Drivers of Carefirst’s 2018 Health Plan Premium Increases

A look at the drivers of Carefirst’s 2018 health plan premium increases further supports unifying the pools for “Blue” products and markets offered on the DC Health Link. The chart below shows the drivers of the premium increases.

Carefirst has proposed to increase the 2018 premium for its HMO plan in the individual market by an average of 34.9% over its 2017 premium. But it has proposed a smaller increase of 9.5% for the small group HMO plans. Conversely, Carefirst has proposed a bigger increase of 18.7% for small group PPO plans compared to 14.7% for individual market.

Carefirst has proposed smaller increases for plans with more covered lives and bigger increases for plans with fewer covered lives.

Now let’s look at the specific drivers of the proposed increases. Each driver raises questions that DC should scrutinize.

1. Medical Utilization measures the volume of services used by plan members.

Carefirst’s proposal suggests that PPO plan members are using more services than HMO plan members (a 3.4% increase for PPO plans but only a 0.7% increase for HMO plans). DC should verify whether there is a difference in the past experience to prove this disparity.

2. Medical Price measures increases in prices that Carefirst pays to physicians, hospitals, and other providers. Carefirst has proposed a 7.3% increase for HMO plans but a smaller 4.8% increase for PPO plans.

These proposed increases don’t make sense. HMOs are likely to have lower costs because the provider group (the physician or hospital) is in a guaranteed relationship with the insurer. The disparity in medical prices begs the question of whether the PPO negotiating and legal team has been able to strike better deals with providers than the HMO team. This is odd since they are both the same company.

Even a 4.8% increase is high given that consumer inflation has not exceeded 2.0% for the rest of the economy over the last five years.
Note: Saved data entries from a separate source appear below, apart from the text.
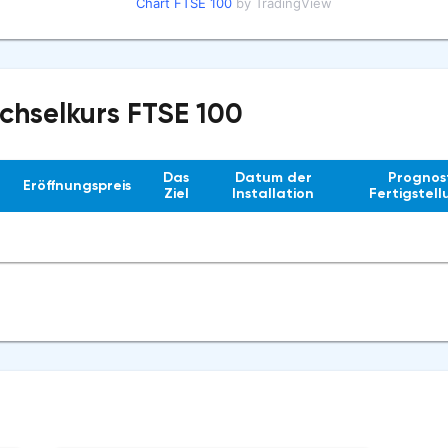
Chart FTSE 100
by TradingView
chselkurs FTSE 100
Das
Datum der
Prognost
Eröffnungspreis
Ziel
Installation
Fertigstel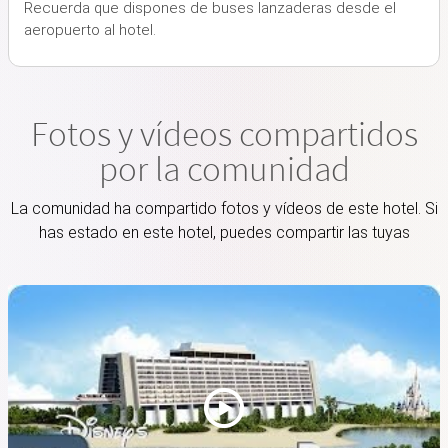
Recuerda que dispones de buses lanzaderas desde el
aeropuerto al hotel.
Fotos y vídeos compartidos
por la comunidad
La comunidad ha compartido fotos y vídeos de este hotel. Si
has estado en este hotel, puedes compartir las tuyas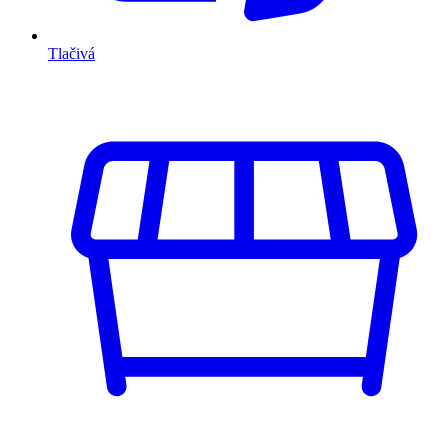
Tlačivá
Are HMO physicians getting a 7.3% raise?

3. Benefit Changes measures the cost of plan features.  Carefirst has proposed to increase the premium between two and four percent for features that are not mandated by law.

The proposed filings don’t describe in narrative form the benefit changes and why they are reasonable. In addition, it seems implausible that a benefit increase for HMO plans should raise the premium by 4.4% for plans in the individual market but only 2.1% for the same plan in the small group market.

4. Administrative Cost measures changes in Carefirst’s costs of doing business.

Carefirst has proposed small changes of between -0.1% to 0.8% across all of its plans. What justifies the administrative cost differences among plans? There are no plan-specific marketing costs because they are offered on the DC Health Link. Moreover, call center, claim processing, and legal/corporate costs are all unified under the Carefirst umbrella and are not different based on the plan type or market segment.

5. Profit Margin changes measure Carefirst’s profits.

Why are some profit margins going down (small group HMO down 2.7%) while others are increasing (individual HMO up 2.0%). Again the number of covered lives seems to distort these proposed changes.

6. End of Reinsurance measures support provided by the federal government. This is the main reason for the whopping HMO premium increase in the individual market. Carefirst proposed a 20.3% increase for individual HMO products but only an increase between 1.2% and 4.4% for all other products.

Why countenance such a drastic price increase on the product covering the fewest lives? This seems unfairly discriminatory to consumers who have purchased the traditionally less expensive plan. The better answer is to end the anomalies that distort these premiums by unifying the premium development across substitutable products and markets.

In sum, DC should use its regulatory authority to ensure fair and economically rational premiums for Carefirst health plans sold on DC Health Link.